- Rain Taxi reviews Carnival Lights
Chris Stark
Modern History Press ($25.95)
by Shannon Gibney
An impressive work about family, survival, and what one character calls the “spiral” of all stories, Chris Stark’s Carnival Lights is part novel, part Minnesota history, part spiritual tome, and part brutal account of white racial and sexual violence.
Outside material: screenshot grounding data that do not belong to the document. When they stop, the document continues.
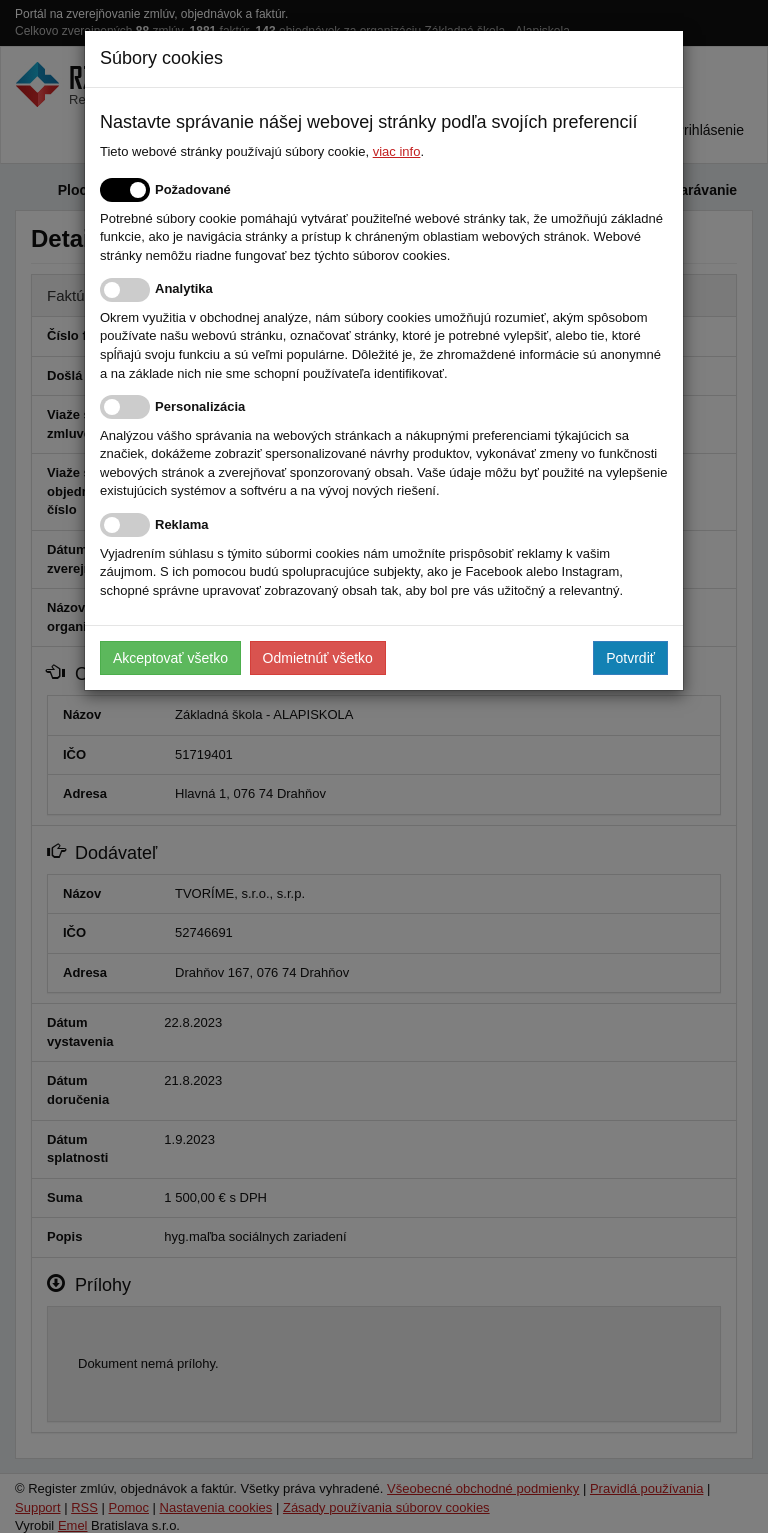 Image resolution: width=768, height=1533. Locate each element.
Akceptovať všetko (170, 658)
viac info (397, 151)
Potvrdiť (630, 658)
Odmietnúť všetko (318, 658) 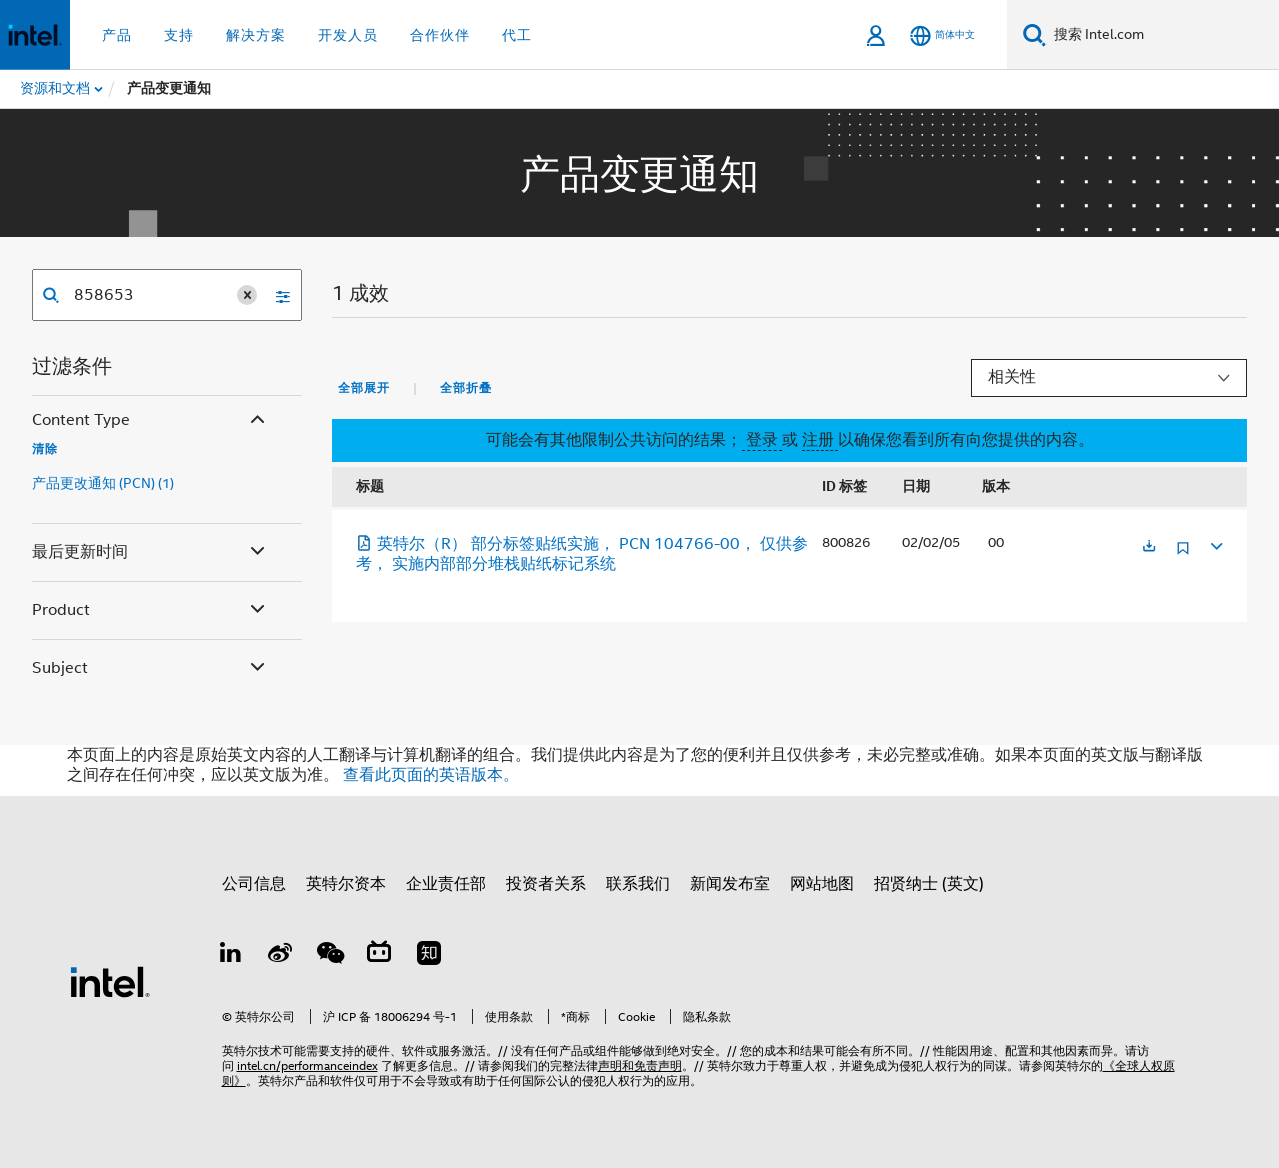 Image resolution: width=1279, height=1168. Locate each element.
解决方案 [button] (256, 35)
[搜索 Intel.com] (1162, 35)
Centering on several generations of one Ojibwe family in both the northern and southern parts of the state and spanning the years 1860 to 1969, the book deftly shows how whites used land theft, intimidation, and sheer force to try to exterminate and remove Native communities, but also how the victims resisted and fought to keep their ways of life.
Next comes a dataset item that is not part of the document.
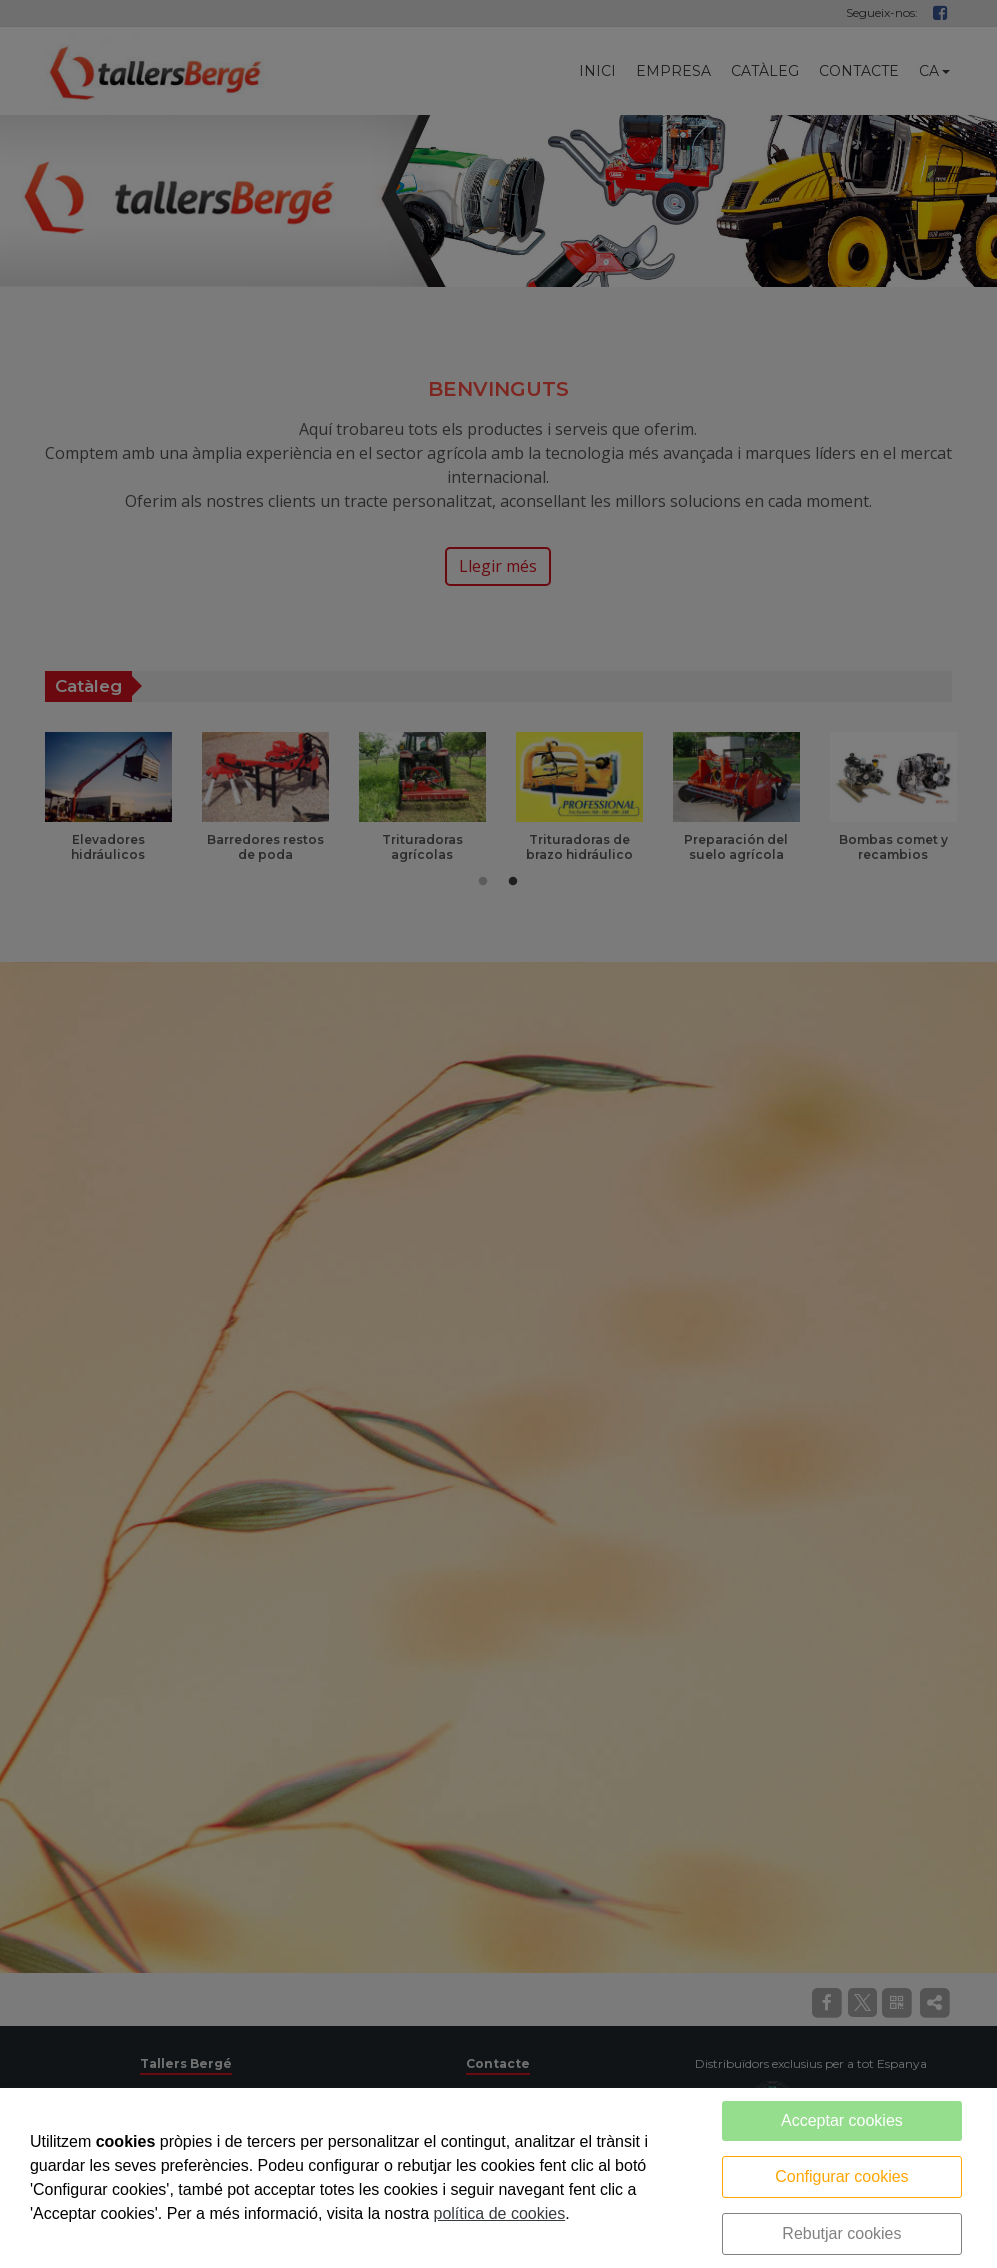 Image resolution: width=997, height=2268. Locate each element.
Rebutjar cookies (841, 2233)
Stark sets her main plot in 1969, as two teenage cousins, Sher and Kris, flee their home on the reservation to escape toxic family dynamics and rape, landing in Minneapolis. “The girls arrived in the city with $12 and two empty stomachs, their grandfather’s World War II pack, two stainless steel cups, some face makeup, gum, and a lighter.” The young Ojibwe women navigate the treacherous city streets as best they can, but it feels as if they are being hunted by sexual predators at every turn. Sher and Kris are seen as not people, but objects to be plundered, used up, and then cast aside. At the same time, in Virginia, Minnesota, their Aunt Em has been kidnapped by men who are selling her “upstream,” to Thunder Bay or Toronto. She manages to escape, and then embarks on an equally harrowing journey to find her nieces.